Write out, exactly and in full, the records given below, but not their pictures.

#####

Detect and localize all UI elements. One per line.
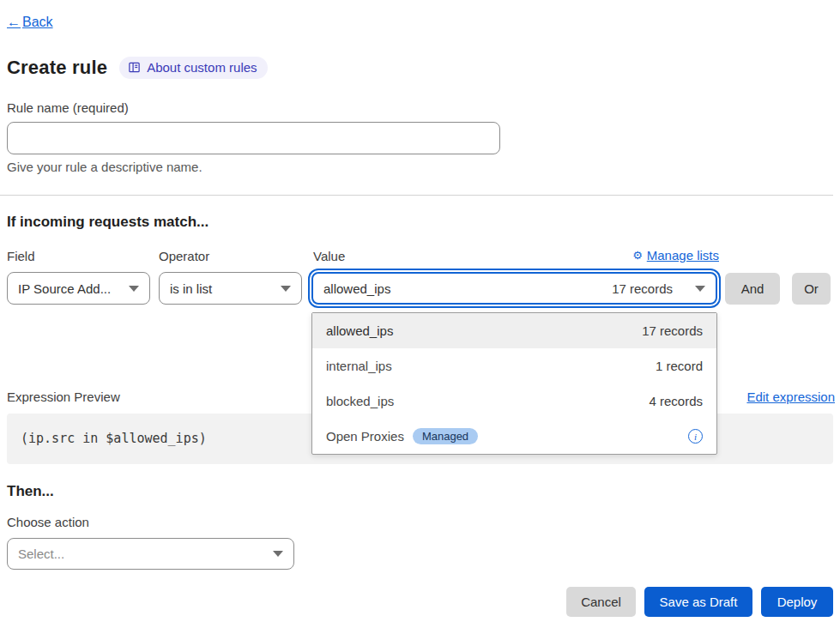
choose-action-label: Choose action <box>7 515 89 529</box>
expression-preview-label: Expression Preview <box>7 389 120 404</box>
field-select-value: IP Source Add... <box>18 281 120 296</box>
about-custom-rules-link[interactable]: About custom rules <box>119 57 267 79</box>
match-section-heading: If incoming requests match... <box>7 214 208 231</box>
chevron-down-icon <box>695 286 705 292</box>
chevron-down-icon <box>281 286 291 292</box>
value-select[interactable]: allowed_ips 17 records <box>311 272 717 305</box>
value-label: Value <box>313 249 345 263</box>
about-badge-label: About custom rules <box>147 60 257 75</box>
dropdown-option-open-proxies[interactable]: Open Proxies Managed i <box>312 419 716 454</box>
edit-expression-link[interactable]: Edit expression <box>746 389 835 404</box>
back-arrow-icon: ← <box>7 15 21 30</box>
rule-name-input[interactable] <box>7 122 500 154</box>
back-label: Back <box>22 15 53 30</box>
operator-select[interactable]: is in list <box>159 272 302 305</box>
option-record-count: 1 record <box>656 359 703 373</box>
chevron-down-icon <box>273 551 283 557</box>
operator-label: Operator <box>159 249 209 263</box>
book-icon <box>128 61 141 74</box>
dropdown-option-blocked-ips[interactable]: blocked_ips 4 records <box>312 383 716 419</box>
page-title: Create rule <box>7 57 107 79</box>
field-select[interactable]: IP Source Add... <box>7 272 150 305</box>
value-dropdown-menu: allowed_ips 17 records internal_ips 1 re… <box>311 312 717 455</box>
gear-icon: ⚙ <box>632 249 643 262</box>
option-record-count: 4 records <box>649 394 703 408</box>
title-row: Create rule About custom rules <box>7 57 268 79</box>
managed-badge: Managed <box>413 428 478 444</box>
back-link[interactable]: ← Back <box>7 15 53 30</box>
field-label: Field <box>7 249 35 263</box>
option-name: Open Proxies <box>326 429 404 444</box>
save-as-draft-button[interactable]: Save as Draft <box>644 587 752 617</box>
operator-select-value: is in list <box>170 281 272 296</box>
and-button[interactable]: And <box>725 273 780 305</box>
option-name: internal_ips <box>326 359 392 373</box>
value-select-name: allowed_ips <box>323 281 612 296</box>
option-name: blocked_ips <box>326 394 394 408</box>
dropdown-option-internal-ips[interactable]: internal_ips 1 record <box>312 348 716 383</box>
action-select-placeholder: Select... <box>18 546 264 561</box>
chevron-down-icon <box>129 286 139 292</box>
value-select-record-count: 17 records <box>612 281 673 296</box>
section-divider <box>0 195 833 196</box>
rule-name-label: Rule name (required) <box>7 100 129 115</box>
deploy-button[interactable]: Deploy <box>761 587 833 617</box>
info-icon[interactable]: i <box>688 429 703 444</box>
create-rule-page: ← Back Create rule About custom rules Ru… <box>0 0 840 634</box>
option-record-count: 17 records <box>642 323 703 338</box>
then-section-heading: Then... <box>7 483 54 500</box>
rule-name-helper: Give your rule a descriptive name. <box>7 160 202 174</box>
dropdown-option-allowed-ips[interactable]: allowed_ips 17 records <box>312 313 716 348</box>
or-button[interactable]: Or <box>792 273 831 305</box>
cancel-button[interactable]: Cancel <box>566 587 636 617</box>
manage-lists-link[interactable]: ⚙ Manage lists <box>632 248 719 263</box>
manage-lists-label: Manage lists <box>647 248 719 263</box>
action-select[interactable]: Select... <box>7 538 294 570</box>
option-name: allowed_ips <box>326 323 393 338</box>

#####

- **Result below**:
Detect and localize all UI elements. One per line.
choose-action-label: Choose action <box>7 515 89 529</box>
expression-preview-label: Expression Preview <box>7 389 120 404</box>
field-select-value: IP Source Add... <box>18 281 120 296</box>
about-custom-rules-link[interactable]: About custom rules <box>119 57 267 79</box>
match-section-heading: If incoming requests match... <box>7 214 208 231</box>
chevron-down-icon <box>695 286 705 292</box>
chevron-down-icon <box>281 286 291 292</box>
value-select[interactable]: allowed_ips 17 records <box>311 272 717 305</box>
value-label: Value <box>313 249 345 263</box>
about-badge-label: About custom rules <box>147 60 257 75</box>
dropdown-option-open-proxies[interactable]: Open Proxies Managed i <box>312 419 716 454</box>
edit-expression-link[interactable]: Edit expression <box>746 389 835 404</box>
back-arrow-icon: ← <box>7 15 21 30</box>
rule-name-input[interactable] <box>7 122 500 154</box>
back-label: Back <box>22 15 53 30</box>
operator-select[interactable]: is in list <box>159 272 302 305</box>
option-record-count: 1 record <box>656 359 703 373</box>
chevron-down-icon <box>273 551 283 557</box>
operator-label: Operator <box>159 249 209 263</box>
book-icon <box>128 61 141 74</box>
dropdown-option-blocked-ips[interactable]: blocked_ips 4 records <box>312 383 716 419</box>
page-title: Create rule <box>7 57 107 79</box>
field-select[interactable]: IP Source Add... <box>7 272 150 305</box>
value-dropdown-menu: allowed_ips 17 records internal_ips 1 re… <box>311 312 717 455</box>
gear-icon: ⚙ <box>632 249 643 262</box>
option-record-count: 4 records <box>649 394 703 408</box>
title-row: Create rule About custom rules <box>7 57 268 79</box>
managed-badge: Managed <box>413 428 478 444</box>
back-link[interactable]: ← Back <box>7 15 53 30</box>
field-label: Field <box>7 249 35 263</box>
option-name: Open Proxies <box>326 429 404 444</box>
save-as-draft-button[interactable]: Save as Draft <box>644 587 752 617</box>
operator-select-value: is in list <box>170 281 272 296</box>
and-button[interactable]: And <box>725 273 780 305</box>
option-name: internal_ips <box>326 359 392 373</box>
value-select-name: allowed_ips <box>323 281 612 296</box>
option-name: blocked_ips <box>326 394 394 408</box>
dropdown-option-internal-ips[interactable]: internal_ips 1 record <box>312 348 716 383</box>
action-select-placeholder: Select... <box>18 546 264 561</box>
chevron-down-icon <box>129 286 139 292</box>
value-select-record-count: 17 records <box>612 281 673 296</box>
section-divider <box>0 195 833 196</box>
rule-name-label: Rule name (required) <box>7 100 129 115</box>
deploy-button[interactable]: Deploy <box>761 587 833 617</box>
info-icon[interactable]: i <box>688 429 703 444</box>
create-rule-page: ← Back Create rule About custom rules Ru… <box>0 0 840 634</box>
option-record-count: 17 records <box>642 323 703 338</box>
then-section-heading: Then... <box>7 483 54 500</box>
rule-name-helper: Give your rule a descriptive name. <box>7 160 202 174</box>
dropdown-option-allowed-ips[interactable]: allowed_ips 17 records <box>312 313 716 348</box>
or-button[interactable]: Or <box>792 273 831 305</box>
cancel-button[interactable]: Cancel <box>566 587 636 617</box>
manage-lists-link[interactable]: ⚙ Manage lists <box>632 248 719 263</box>
manage-lists-label: Manage lists <box>647 248 719 263</box>
action-select[interactable]: Select... <box>7 538 294 570</box>
option-name: allowed_ips <box>326 323 393 338</box>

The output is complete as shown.